« Après la légalisation de l’euthanasie aux Pays-Bas en 2002, j’ai soutenu la loi et travaillé, de 2005 à 2014, pour les autorités chargées de contrôler les cas d’euthanasie. J’étais convaincu que les Néerlandais avaient trouvé le bon équilibre entre la compassion, le respect de la vie humaine et la garantie des libertés individuelles. » Mais aujourd’hui, dans une tribune pour le journal Le Monde, Theo Boer, professeur d’éthique de la santé et « ancien contrôleur des cas d’euthanasie aux Pays-Bas » donne l’alerte.
Toujours plus d’euthanasies …et de suicides
Aux Pays-Bas, le nombre d’euthanasies est passé de 2 000 en 2002 à 7 800 en 2021. Cette augmentation a continué en 2022. Ainsi, le nombre d’euthanasies pourrait doubler « à brève échéance ». « Dans certains endroits des Pays-Bas, jusqu’à 15 % des décès résultent d’une mort administrée », pointe Theo Boer.
En parallèle de la hausse du taux de décès faisant suite à une euthanasie, passé de 1,6 % en 2007 à 4,8 %, en 2021, le nombre de suicides a lui aussi augmenté, souligne le professeur d’éthique de la santé. Sur la même période la hausse est de 27%[1]. En Allemagne, un pays culturellement proche des Pays-Bas, les suicides ont au contraire diminué (cf. Dépénaliser le suicide assisté augmente le nombre de suicides).
Un élargissement juridique inéluctable
Tout a commencé par l’autorisation du recours à l’euthanasie pour « les adultes mentalement aptes et en phase terminale ». Puis, les extensions se sont multipliées : personnes souffrant de maladies chroniques, personnes handicapées, personnes souffrant de problèmes psychiatriques, « adultes non autonomes ayant formulé des directives anticipées », « jeunes enfants ». Les dernières discussions portent désormais sur les personnes âgées sans pathologie (cf. L’euthanasie des bien-portants dès 75 ans pour « vie accomplie ». Bientôt aux Pays-Bas ?).

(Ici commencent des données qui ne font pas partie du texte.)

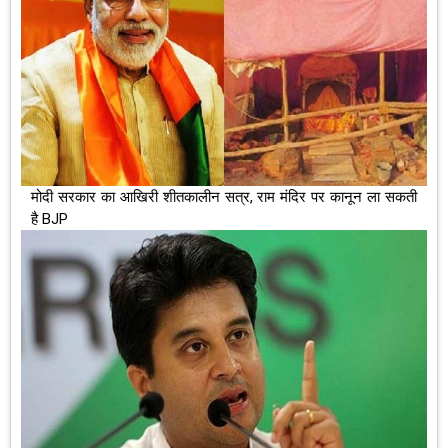
मोदी सरकार का आखिरी शीतकालीन सत्र, राम मंदिर पर कानून ला सकती
है BJP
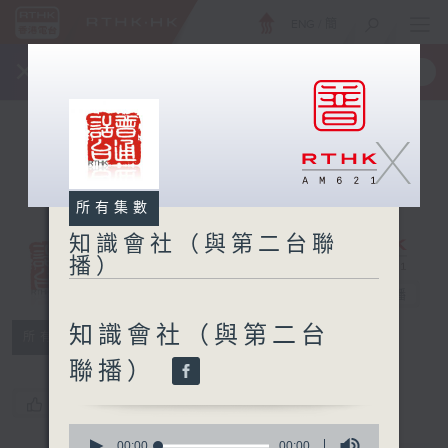
ENG
/
簡
×
全新 RTHK On The Go
取得
一手掌握 RTHK 電台、電視節目
X
所有集數
知識會社（與第二台聯
播）
知識會社（與第
二台聯播）
電台直播
知識會社（與第二台
所有集數
聯播）
您喜歡這個節目嗎?
0
seconds
00:00
00:00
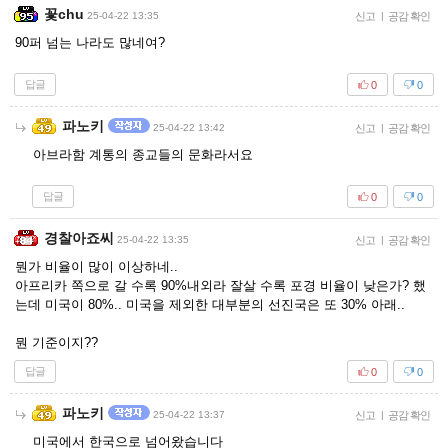
꽃chu
25-04-22 13:35
신고
|
공감 확인
90퍼 넘는 나라도 많네여?
답글
0
0
파노키
25-04-22 13:42
신고
|
공감 확인
아브라함 계통의 종교들의 문화라서요
답글
0
0
경찰아죠씨
25-04-22 13:35
신고
|
공감 확인
뭔가 비율이 많이 이상하네..
아프리카 쪽으로 갈 수록 90%내외라 잘살 수록 포경 비율이 낮은가? 했
는데 미국이 80%.. 미국을 제외한 대부분의 선진국은 또 30% 아래..
뭔 기준이지??
답글
0
0
파노키
25-04-22 13:37
신고
|
공감 확인
미국에서 한국으로 넘어왔습니다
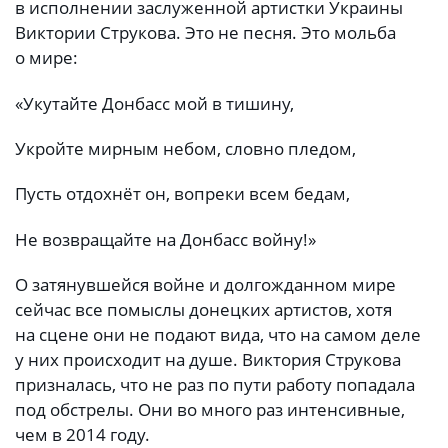
в исполнении заслуженной артистки Украины
Виктории Струкова. Это не песня. Это мольба
о мире:
«Укутайте Донбасс мой в тишину,
Укройте мирным небом, словно пледом,
Пусть отдохнёт он, вопреки всем бедам,
Не возвращайте на Донбасс войну!»
О затянувшейся войне и долгожданном мире
сейчас все помыслы донецких артистов, хотя
на сцене они не подают вида, что на самом деле
у них происходит на душе. Виктория Струкова
призналась, что не раз по пути работу попадала
под обстрелы. Они во много раз интенсивные,
чем в 2014 году.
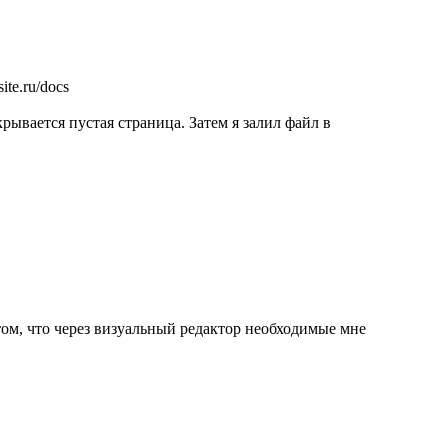
ite.ru/docs
крывается пустая страница. Затем я залил файл в
в том, что через визуальный редактор необходимые мне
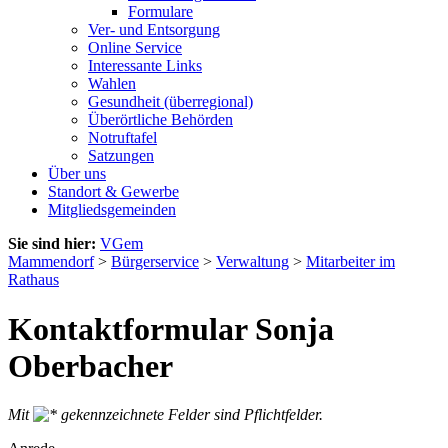
Formulare
Ver- und Entsorgung
Online Service
Interessante Links
Wahlen
Gesundheit (überregional)
Überörtliche Behörden
Notruftafel
Satzungen
Über uns
Standort & Gewerbe
Mitgliedsgemeinden
Sie sind hier:
VGem
Mammendorf
>
Bürgerservice
>
Verwaltung
>
Mitarbeiter im
Rathaus
Kontaktformular Sonja
Oberbacher
Mit
gekennzeichnete Felder sind Pflichtfelder.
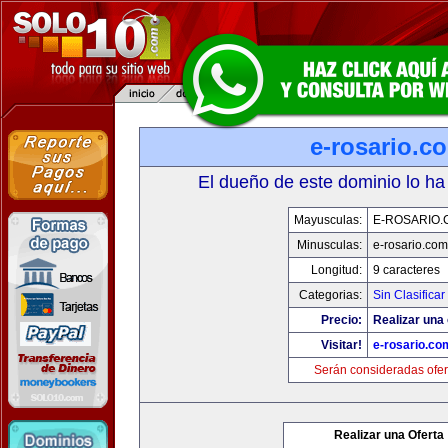
e-rosario.c
El dueño de este dominio lo ha
Mayusculas:
E-ROSARIO.
Minusculas:
e-rosario.com
Longitud:
9 caracteres
Categorias:
Sin Clasificar
Precio:
Realizar una 
Visitar!
e-rosario.co
Serán consideradas ofer
Realizar una Oferta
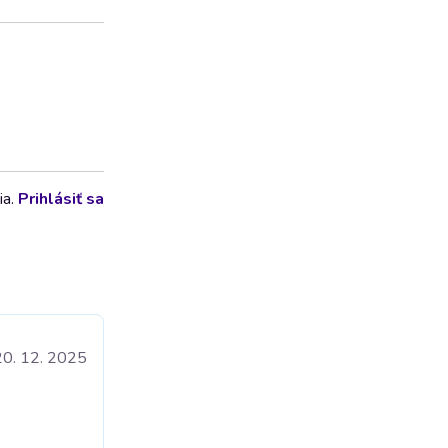
ia.
Prihlásiť sa
20. 12. 2025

« Cette pente glissante se pare des atours de la justice, de sorte que les prochaines étapes sont facilement prévisibles », affirme Theo Boer. « Pourquoi seulement une mort assistée pour les personnes souffrant d’une maladie, et pas pour celles qui souffrent du manque de sens, de marginalisation, de la solitude, de la vie elle-même ? », « ce qui est perçu comme une occasion bienvenue par ceux qui sont attachés à leur autodétermination devient rapidement une incitation au désespoir pour les autres ».
L’ancien contrôleur affirme avoir vu « des centaines de rapports d’euthanasie dans lesquels le souhait de protéger ses proches de l’agonie, de leur éviter d’être témoins de sa souffrance ou de devoir porter le fardeau des soins était l’une des raisons, sinon la raison essentielle, de demander une mort administrée ». Finalement, souligne-t-il, « dans une société où l’aide à mourir est accessible, les gens sont confrontés à l’un des choix les plus déshumanisants qui soient : est-ce que je veux continuer à vivre ou est-ce que je veux mettre fin à mes jours ? »
« L’exemple des Pays-Bas doit servir à une prise de conscience de ce qui peut arriver, espère Theo Boer. Regardez ce pays et vous verrez peut-être la France de 2040 ».
[1] Le nombre de suicides est passé de 8,3 pour 100 000 habitants, en 2007, à 10,6, en 2021.